Systemic manifestations of IL-1β. Active IL-1β is secreted by many cell types including monocytes and macrophages (center). IL-1β enters the circulation and triggers IL-1 receptors on the hypothalamic vascular network resulting in synthesis of cyclooxygenase-2, which causes brain levels of prostaglandin E2 to rise, thus activating the thermoregulatory center for fever production (reference 27). In the periphery, IL-1β activates IL-1 receptors on the endothelium resulting in rashes and the production of IL-6. Circulating IL-6 stimulates liver hepatocytes to synthesize several acute phase proteins, which accounts for the increase in erythrocyte sedimentation rate in SoJIA. IL-1 also acts on the bone marrow to increase mobilization of granulocyte progenitors and mature neutrophils, resulting in peripheral neutrophilia. IL-1–induced IL-6 increases platelet production, which results in thrombocytosis.

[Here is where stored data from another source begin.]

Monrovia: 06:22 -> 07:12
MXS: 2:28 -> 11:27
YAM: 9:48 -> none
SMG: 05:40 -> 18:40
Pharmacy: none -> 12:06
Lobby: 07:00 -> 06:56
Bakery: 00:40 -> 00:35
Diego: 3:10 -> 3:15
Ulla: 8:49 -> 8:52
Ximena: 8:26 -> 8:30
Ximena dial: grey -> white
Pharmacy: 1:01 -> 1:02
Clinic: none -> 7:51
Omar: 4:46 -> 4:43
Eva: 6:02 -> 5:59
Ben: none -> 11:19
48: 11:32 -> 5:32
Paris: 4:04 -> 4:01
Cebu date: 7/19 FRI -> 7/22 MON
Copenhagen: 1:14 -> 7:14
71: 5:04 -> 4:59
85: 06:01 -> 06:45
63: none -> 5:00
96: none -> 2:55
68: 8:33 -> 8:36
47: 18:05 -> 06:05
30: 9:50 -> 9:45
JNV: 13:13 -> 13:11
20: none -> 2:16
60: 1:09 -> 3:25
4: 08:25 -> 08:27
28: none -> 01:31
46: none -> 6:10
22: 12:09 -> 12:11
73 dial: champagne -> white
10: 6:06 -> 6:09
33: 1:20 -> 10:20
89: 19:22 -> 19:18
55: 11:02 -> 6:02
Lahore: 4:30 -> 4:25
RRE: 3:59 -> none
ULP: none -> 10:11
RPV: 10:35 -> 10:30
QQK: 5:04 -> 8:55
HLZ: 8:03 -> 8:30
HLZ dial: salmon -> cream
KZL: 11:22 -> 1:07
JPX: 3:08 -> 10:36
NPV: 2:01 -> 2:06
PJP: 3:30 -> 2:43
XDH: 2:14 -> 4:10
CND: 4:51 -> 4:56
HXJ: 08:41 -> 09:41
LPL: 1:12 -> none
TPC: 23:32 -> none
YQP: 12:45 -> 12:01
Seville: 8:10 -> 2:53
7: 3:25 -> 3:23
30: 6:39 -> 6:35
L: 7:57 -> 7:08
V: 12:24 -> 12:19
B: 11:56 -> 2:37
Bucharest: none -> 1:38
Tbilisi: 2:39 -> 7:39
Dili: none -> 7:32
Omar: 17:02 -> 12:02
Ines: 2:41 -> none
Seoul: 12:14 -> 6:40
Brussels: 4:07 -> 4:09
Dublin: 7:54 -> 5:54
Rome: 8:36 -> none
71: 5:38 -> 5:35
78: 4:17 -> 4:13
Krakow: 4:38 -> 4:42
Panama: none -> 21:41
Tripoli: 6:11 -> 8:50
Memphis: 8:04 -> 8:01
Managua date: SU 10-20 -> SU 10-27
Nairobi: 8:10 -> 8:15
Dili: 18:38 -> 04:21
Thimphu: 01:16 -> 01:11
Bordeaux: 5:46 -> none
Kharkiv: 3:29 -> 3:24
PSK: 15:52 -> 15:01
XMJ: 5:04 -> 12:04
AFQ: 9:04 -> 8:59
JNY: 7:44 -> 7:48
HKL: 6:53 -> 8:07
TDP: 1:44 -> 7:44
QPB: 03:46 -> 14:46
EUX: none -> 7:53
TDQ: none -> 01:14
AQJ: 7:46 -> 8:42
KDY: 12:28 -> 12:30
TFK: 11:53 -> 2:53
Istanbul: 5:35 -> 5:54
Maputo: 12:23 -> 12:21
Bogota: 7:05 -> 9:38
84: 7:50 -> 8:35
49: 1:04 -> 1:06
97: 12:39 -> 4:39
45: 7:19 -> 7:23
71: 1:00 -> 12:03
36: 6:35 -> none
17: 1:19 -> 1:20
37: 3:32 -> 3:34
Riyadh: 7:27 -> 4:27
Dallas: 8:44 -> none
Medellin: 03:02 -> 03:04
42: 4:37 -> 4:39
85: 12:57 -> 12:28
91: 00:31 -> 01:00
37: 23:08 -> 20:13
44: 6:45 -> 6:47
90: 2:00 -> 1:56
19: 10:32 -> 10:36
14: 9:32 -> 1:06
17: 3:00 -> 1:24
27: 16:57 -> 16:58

IL-1 also causes decreased response to erythropoietin, which causes anemia.

Although SoJIA clearly fits with the clinical, hematological, and biochemical manifestations of the autosomal dominant autoinflammatory syndromes, and although SoJIA shares with these inherited diseases increased secretion of IL-1β, no genetic mutations have yet been described in SoJIA patients that relate to IL-1β secretion or any other genetic marker. However, to our knowledge no systematic examination of gene defects in the components of the IL-1β inflammasome has been made in SoJIA. There is no clear pattern of inheritance in SoJIA, and like other autoimmune diseases, the incidence is greater in families but without identification of a specific gene or mutation.

It is likely that other agents that prevent IL-1β–mediated disease will be effective in SoJIA. These are the IL-1 Trap, IL-1β–specific monoclonal antibodies, IL-1 receptor type I–specific monoclonal antibodies, and the caspase-1 inhibitor (22). It is also possible that agents that inhibit the nucleotide receptor P2X7 will reduce IL-1β–mediated disease (23). If SoJIA is due to dysfunctional control of caspase-1 activity or the P2X7 receptor, treatment options may be targeted to the mechanism of IL-1β secretion. It is a general principal in therapeutics to target the most distal mechanism of a disease process. Several levels of control of the synthesis, processing, and secretion of IL-1β have evolved, and one may assume that these function to limit inflammation. Moreover, once released, IL-1β must contend with competition for receptor occupancy with the naturally occurring IL-1Ra, the binding and neutralization by the IL-1 type II decoy receptor (24), and the formation of inactive complexes with constitutively secreted soluble IL-1 receptor accessory protein (25, 26), each of which also limit IL-1β responses. Although increased secretion of IL-1β may account for IL-1 activity in SoJIA, loss of control of these additional mechanisms may also be disrupted in SoJIA.